Background: Existing studies suggest that dietary vitamins and carotenoids might be associated with a reduced risk of age-related cataract (ARC), although a quantitative summary of these associations is lacking.
Objectives: The aim of this study was to conduct a meta-analysis of randomized controlled trials (RCTs) and cohort studies of dietary vitamin and carotenoid intake and ARC risk.
Methods: The MEDLINE, EMBASE, ISI Web of Science, and Cochrane Library databases were searched from inception to June 2018. The adjusted RRs and corresponding 95% CIs for the associations of interest in each study were extracted to calculate pooled estimates. Dose-response relations were assessed with the use of generalized least-squares trend estimation.

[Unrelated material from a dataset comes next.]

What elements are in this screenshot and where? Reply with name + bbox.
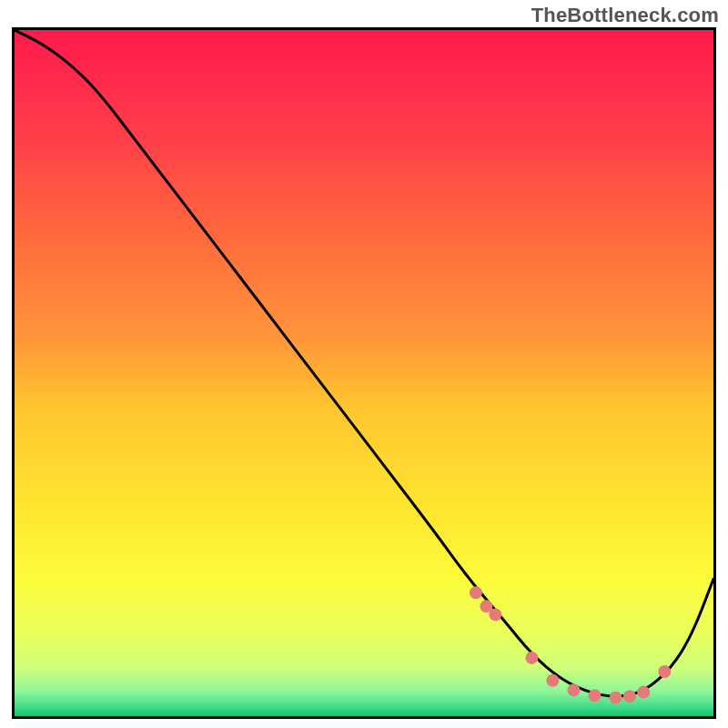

Results: We included 8 RCTs and 12 cohort studies in the meta-analysis. Most vitamins and carotenoids were significantly associated with reduced risk of ARC in the cohort studies, including vitamin A (RR: 0.81; 95% CI: 0.71, 0.92; P = 0.001), vitamin C (RR: 0.80; 95% CI: 0.72, 0.88; P < 0.001), vitamin E (RR: 0.90; 95% CI: 0.80, 1.00; P = 0.049), β-carotene (RR: 0.90; 95% CI: 0.83, 0.99; P = 0.023), and lutein or zeaxanthin (RR: 0.81; 95% CI: 0.75, 0.89; P < 0.001). In RCTs, vitamin E (RR: 0.97; 95% CI: 0.91, 1.03; P = 0.262) or β-carotene (RR: 0.99; 95% CI: 0.92, 1.07; P = 0.820) intervention did not reduce the risk of ARC significantly compared with the placebo group. Further dose-response analysis indicated that in cohort studies the risk of ARC significantly decreased by 26% for every 10-mg/d increase in lutein or zeaxanthin intake (RR: 0.74; 95% CI: 0.67, 0.80; P < 0.001), by 18% for each 500-mg/d increase in vitamin C intake (RR: 0.82; 95% CI: 0.74, 0.91; P < 0.001), by 8% for each 5-mg/d increase in β-carotene intake (RR: 0.92; 95% CI: 0.88, 0.96; P < 0.001), and by 6% for every 5 mg/d increase in vitamin A intake (RR: 0.94; 95% CI: 0.90, 0.98; P < 0.001).
Conclusions: Higher consumption of certain vitamins and carotenoids was associated with a significant decreased risk of ARC in cohort studies, but evidence from RCTs is less clear.